Y cumplió su palabra, pues habida cuenta de la escasez de recursos de que disponía el campamento, dio un verdadero festín al caballero.
—Ya veo —dijo Pardaillán— que me tratáis como embajador de Su Majestad. ¿Quién habría dicho a mi padre que su hijo llegaría a ser diplomático? En fin, no me importa, pues ante todo deseo serviros.
Al día siguiente por la mañana, Pardaillán se puso en camino para llegar a Saumur, en donde acampaba el rey de Bearn. Crillón entró en la tienda de Enrique III, al que halló triste y pensativo y ocupado en hacerse rizar, porque el cuidado de su persona era cosa que no abandonaba nunca.
—Sire —dijo el capitán—, si el astrólogo Ruggieri estuviera aquí con nosotros, anunciaría sin duda a Vuestra Majestad un gran acontecimiento, que cambiará el estado actual de las cosas.
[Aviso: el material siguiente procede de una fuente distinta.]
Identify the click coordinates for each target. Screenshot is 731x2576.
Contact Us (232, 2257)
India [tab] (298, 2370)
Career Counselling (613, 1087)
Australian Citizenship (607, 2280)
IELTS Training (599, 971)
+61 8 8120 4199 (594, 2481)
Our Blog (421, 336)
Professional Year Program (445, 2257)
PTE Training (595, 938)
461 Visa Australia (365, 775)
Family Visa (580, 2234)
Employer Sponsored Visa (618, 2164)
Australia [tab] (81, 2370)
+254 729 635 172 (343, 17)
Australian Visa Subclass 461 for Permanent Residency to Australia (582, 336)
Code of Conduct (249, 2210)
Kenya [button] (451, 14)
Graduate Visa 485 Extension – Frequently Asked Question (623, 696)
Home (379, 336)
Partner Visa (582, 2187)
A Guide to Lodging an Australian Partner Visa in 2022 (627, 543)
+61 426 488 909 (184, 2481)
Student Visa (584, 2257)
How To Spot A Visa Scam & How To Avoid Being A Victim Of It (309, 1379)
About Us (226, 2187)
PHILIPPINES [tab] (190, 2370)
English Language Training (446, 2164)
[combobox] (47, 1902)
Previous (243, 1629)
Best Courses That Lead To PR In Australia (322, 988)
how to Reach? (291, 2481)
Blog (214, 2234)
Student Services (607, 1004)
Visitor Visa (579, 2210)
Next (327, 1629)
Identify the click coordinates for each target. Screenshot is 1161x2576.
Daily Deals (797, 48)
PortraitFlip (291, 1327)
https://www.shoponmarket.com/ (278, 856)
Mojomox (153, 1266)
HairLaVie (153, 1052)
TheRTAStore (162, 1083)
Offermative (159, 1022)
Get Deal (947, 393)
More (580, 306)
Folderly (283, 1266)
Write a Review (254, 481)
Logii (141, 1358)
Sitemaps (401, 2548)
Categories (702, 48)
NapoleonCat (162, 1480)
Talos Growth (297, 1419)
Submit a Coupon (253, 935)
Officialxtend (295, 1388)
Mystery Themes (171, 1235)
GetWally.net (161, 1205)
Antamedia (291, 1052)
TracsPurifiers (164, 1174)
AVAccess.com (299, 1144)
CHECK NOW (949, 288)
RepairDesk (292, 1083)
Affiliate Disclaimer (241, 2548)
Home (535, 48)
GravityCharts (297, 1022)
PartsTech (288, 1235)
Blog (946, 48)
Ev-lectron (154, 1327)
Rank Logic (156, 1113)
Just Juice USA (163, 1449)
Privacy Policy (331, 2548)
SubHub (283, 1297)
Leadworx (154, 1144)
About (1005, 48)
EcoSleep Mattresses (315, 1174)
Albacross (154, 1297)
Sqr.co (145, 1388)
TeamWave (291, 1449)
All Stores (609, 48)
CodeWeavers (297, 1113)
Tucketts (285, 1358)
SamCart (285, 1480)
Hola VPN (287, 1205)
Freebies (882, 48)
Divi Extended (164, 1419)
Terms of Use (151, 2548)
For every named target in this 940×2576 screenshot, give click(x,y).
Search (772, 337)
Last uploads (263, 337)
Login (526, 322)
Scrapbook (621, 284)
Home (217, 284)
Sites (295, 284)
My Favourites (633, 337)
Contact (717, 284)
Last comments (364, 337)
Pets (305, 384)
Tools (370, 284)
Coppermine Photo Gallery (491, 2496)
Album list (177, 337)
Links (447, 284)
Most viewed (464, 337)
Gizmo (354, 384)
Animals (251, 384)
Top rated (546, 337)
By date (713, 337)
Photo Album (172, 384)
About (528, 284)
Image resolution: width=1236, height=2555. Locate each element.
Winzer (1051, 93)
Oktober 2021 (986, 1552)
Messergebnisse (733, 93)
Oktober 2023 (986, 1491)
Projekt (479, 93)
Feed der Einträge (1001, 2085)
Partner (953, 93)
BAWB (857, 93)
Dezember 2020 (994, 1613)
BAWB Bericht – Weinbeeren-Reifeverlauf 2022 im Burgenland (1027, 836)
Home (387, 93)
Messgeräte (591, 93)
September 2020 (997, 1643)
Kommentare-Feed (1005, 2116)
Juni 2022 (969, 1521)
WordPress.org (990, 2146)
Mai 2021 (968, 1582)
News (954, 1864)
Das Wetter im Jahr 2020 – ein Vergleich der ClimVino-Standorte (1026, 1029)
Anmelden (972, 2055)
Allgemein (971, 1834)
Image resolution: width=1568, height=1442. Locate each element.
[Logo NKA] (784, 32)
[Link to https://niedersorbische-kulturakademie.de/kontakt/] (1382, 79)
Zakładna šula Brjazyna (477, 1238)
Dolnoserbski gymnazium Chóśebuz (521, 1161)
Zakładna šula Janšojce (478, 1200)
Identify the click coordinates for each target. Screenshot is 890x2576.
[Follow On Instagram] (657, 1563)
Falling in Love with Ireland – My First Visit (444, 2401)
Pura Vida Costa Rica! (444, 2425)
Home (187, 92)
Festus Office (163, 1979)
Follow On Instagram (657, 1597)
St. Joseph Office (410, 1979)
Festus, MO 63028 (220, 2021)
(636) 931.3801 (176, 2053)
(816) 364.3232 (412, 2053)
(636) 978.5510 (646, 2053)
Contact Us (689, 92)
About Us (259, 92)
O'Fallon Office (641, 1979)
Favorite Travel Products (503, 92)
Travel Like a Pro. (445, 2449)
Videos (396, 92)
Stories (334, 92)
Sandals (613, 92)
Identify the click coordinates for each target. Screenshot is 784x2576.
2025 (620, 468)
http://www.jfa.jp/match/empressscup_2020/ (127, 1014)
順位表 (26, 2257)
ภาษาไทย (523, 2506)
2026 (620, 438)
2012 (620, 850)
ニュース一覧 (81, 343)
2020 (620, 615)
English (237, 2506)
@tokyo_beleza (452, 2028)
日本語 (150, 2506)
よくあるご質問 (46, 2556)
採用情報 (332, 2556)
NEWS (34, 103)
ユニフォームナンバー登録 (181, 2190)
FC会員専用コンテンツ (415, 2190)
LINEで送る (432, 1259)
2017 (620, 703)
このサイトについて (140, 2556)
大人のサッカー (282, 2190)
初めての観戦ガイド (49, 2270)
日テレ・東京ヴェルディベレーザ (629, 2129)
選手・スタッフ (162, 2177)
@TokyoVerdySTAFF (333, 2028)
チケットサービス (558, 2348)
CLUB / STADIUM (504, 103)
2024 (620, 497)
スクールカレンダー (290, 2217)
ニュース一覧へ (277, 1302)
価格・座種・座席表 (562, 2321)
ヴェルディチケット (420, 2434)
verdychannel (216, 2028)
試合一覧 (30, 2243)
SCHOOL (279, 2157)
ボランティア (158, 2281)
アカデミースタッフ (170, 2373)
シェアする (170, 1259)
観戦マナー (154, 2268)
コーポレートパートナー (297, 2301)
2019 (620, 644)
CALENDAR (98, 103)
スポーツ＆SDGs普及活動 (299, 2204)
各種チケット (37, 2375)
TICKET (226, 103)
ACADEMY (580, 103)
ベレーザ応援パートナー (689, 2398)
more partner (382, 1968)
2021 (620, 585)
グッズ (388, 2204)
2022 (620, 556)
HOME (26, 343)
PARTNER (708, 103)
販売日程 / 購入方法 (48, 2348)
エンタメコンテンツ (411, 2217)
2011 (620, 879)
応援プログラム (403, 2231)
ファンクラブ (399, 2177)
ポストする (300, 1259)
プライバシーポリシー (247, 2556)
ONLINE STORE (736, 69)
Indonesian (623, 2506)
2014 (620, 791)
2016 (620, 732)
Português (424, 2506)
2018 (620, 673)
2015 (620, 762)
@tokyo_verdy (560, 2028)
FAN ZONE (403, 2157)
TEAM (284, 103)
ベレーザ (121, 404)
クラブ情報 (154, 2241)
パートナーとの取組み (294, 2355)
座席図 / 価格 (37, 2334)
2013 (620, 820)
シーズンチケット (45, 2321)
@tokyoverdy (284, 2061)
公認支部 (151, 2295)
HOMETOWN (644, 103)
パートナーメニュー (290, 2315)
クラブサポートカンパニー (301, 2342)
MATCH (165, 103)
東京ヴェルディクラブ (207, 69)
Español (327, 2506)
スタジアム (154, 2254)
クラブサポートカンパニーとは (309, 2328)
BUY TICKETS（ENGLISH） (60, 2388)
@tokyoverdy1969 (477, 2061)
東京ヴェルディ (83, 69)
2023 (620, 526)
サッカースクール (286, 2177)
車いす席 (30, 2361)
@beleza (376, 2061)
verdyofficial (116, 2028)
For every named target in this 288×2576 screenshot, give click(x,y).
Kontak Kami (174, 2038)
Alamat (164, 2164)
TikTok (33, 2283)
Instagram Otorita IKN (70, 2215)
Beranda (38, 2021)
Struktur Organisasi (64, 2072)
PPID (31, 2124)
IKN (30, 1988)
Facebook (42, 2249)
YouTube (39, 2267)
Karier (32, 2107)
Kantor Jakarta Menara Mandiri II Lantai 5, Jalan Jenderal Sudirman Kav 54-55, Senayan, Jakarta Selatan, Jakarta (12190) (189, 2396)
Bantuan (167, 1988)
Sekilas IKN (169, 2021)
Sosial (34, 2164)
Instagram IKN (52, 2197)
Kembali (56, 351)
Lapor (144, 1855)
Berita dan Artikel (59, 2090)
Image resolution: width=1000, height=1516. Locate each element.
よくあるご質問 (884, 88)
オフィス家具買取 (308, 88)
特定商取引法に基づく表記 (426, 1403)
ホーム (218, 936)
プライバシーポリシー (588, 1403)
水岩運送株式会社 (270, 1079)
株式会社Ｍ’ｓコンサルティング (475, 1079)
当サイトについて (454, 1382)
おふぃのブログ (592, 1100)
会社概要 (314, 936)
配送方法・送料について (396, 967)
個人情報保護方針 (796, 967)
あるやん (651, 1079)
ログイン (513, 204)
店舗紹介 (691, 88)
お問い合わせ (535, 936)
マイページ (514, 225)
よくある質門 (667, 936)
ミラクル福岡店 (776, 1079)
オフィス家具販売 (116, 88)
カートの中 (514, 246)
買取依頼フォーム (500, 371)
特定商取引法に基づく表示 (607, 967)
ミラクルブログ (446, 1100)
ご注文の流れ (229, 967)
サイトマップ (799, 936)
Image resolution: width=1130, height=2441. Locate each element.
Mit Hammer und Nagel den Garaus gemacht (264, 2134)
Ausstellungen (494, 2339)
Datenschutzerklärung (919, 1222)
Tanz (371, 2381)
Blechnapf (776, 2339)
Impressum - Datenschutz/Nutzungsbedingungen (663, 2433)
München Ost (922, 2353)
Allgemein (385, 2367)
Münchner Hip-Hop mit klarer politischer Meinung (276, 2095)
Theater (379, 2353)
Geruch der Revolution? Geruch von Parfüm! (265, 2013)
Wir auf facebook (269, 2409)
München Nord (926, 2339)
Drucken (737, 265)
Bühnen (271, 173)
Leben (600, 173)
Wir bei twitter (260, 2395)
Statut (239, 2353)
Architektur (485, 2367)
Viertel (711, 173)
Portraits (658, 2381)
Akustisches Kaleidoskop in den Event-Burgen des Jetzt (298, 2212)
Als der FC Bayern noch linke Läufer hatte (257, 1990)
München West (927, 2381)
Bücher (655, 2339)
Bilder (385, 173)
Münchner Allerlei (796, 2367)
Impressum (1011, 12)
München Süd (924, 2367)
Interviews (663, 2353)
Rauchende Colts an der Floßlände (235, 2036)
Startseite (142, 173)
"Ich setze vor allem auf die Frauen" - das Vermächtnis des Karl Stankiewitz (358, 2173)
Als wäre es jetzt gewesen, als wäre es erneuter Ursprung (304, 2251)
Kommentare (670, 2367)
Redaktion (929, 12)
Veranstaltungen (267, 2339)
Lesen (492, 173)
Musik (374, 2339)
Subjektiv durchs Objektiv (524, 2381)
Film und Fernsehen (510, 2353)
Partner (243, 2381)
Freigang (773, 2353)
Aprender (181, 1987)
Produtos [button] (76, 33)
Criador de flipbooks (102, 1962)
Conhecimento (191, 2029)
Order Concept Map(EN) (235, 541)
No puedo deciros nada más, sire, pero me atrevo a añadir, sin temor de equivocarme, que dentro de dos días estaréis algo más contento que ahora.
El mismo día Pardaillán llegó al campo del Bearnés, el cual, no habiendo podido entrar en Saumur, avanzó en dirección a Tours, para vigilar desde más cerca los acontecimientos. Cuando se acercaba al campamento, vio a dos oficiales subalternos que se dirigían a sus tiendas al paso de sus caballos.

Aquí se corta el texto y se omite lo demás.